Source records

▽

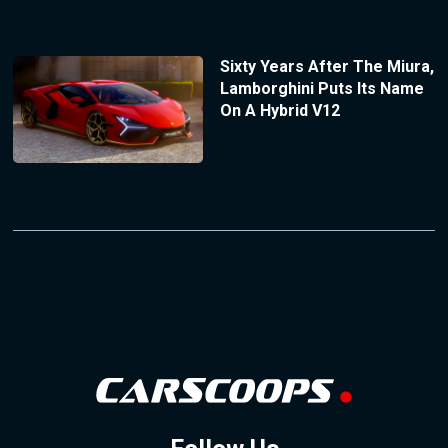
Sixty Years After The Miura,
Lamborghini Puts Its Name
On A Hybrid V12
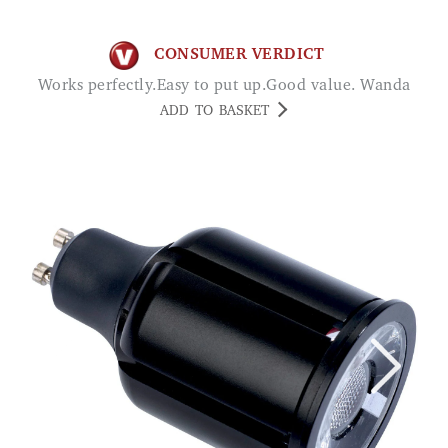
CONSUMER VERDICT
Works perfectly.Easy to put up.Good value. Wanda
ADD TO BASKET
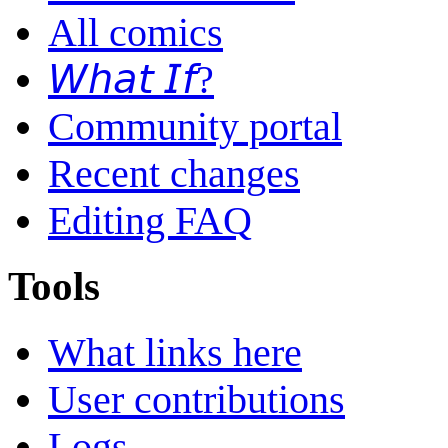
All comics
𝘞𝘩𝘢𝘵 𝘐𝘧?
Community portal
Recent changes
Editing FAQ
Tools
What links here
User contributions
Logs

△

WHAT TO DO: In the data above, find the line containing "CONSUMER VERDICT", then output it and every later line exactly, without the pictures.

YOUR RESPONSE:
CONSUMER VERDICT
Works perfectly.Easy to put up.Good value. Wanda
ADD TO BASKET
All comics
𝘞𝘩𝘢𝘵 𝘐𝘧?
Community portal
Recent changes
Editing FAQ
Tools
What links here
User contributions
Logs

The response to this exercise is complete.